Hubo un propósito común en el electorado que votó por Abelardo De la Espriella: impedir la continuidad de un calamitoso gobierno de izquierda y recuperar entre otros, lo perdido en seguridad, salud y estabilidad económica de la Nación.

Ese objetivo representa un desafío para el nuevo gobierno, y la necesidad de un gabinete con experiencia y sensatez a partir del 7 de agosto, pues no es lo mismo estar en campaña que gobernar. Desde su derrota, la oposición pretende desestabilizar al país y provocar al triunfador con demandas y tergiversaciones, ante lo cual, el presidente electo y su equipo tendrá que adelantarse a las estrategias de ella, y evitar distracciones innecesarias, enfocándose en lo fundamental. A buena hora, el mandatario electo instruyó a sus ministros en el sentido de seguir una hoja de ruta, trabajar más para el pueblo y hablar menos, centralizando y ordenando las comunicaciones volcadas al ciudadano y a las regiones, para atender sus necesidades.

El gobernante saliente e Iván Cepeda, como opositores, se servirán de las mismas subrepticias prácticas, y sembrarán desconfianza y odio para encender las calles. No ha iniciado el nuevo gobierno y ya con cinismo el candidato derrotado lo acusa de configurar un gobierno paramilitar, siendo que ellos son precisamente quienes habrían incubado ese fenómeno gracias a su tolerancia– por decir lo menos- con grupos armados criminales, bajo la sombrilla de la paz total. Hay paramilitarismo si un sector del poder político permite, de algún modo, a estructuras armadas mafiosas expandirse e incrementar su dominio y economía ilegal, constriñendo a poblaciones, como sucedió en el país a niveles sin precedentes.

Por información y audios, fruto de serias y rigurosas investigaciones -aún no adelantadas por autoridades ni por la Comisión de Acusaciones- se sabe de personas vinculadas al gobierno en diálogos con la criminalidad, en que se comprometió la soberanía y seguridad del país, ‘congelando’, como de hecho ocurrió, las operaciones e inteligencia de las fuerzas armadas legítimas constituidas para proteger la honra y la vida. Con pruebas tan contundentes, vendrán demandas y procesos legales por ese caso y por otros más, contra los presuntos responsables penales y políticos, por acción u omisión.

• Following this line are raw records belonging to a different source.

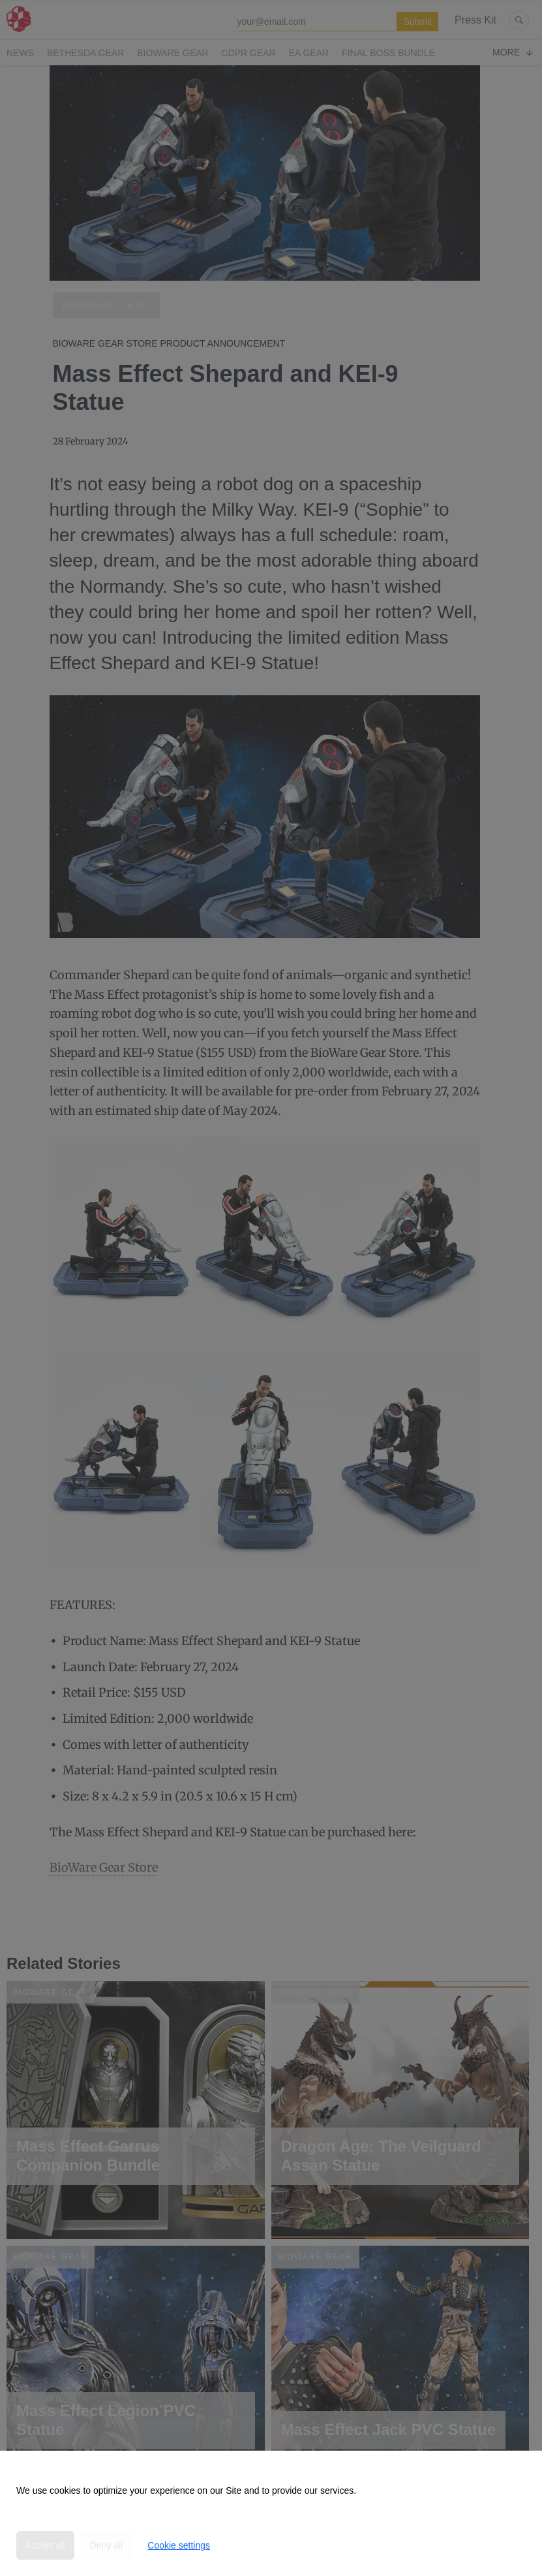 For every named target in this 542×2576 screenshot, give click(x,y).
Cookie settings (178, 2545)
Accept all (45, 2545)
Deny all (106, 2545)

Cepeda comenzó el alistamiento en primera línea y conminó a De la Espriella bajo la amenaza de una desobediencia civil, que resulta ser un eufemismo, si se considera los hechos y las consecuencias que rodean a su mentor, y a él mismo en sus gestiones. Una vez más, se estaría ante el riesgo de resurgimiento de los demonios e hilos ocultos que durante el llamado estallido social (2021), movieron frentes violentos, bloqueos y destrucción, a fin de comprometer la estabilidad del país. Así abonan terreno para campañas electorales de corte populista, incluso para criminales que coaccionan a los pobladores, y a voz en cuello desean que gane su candidato para “apretarlos otros cuatro años más”, según uno de los citados audios.

Es cuestión de vida liberarnos de grupos violentos e ideologías soterradas, buscando la verdad con información fidedigna y fuentes idóneas. Lo contrario, nos remite a la alegoría de la caverna de Platón: seres humanos están encadenados allí desde el nacimiento, solo ven sombras proyectadas en una pared y creen que son la realidad; lo inequívoco es que están atrapados en una ilusión.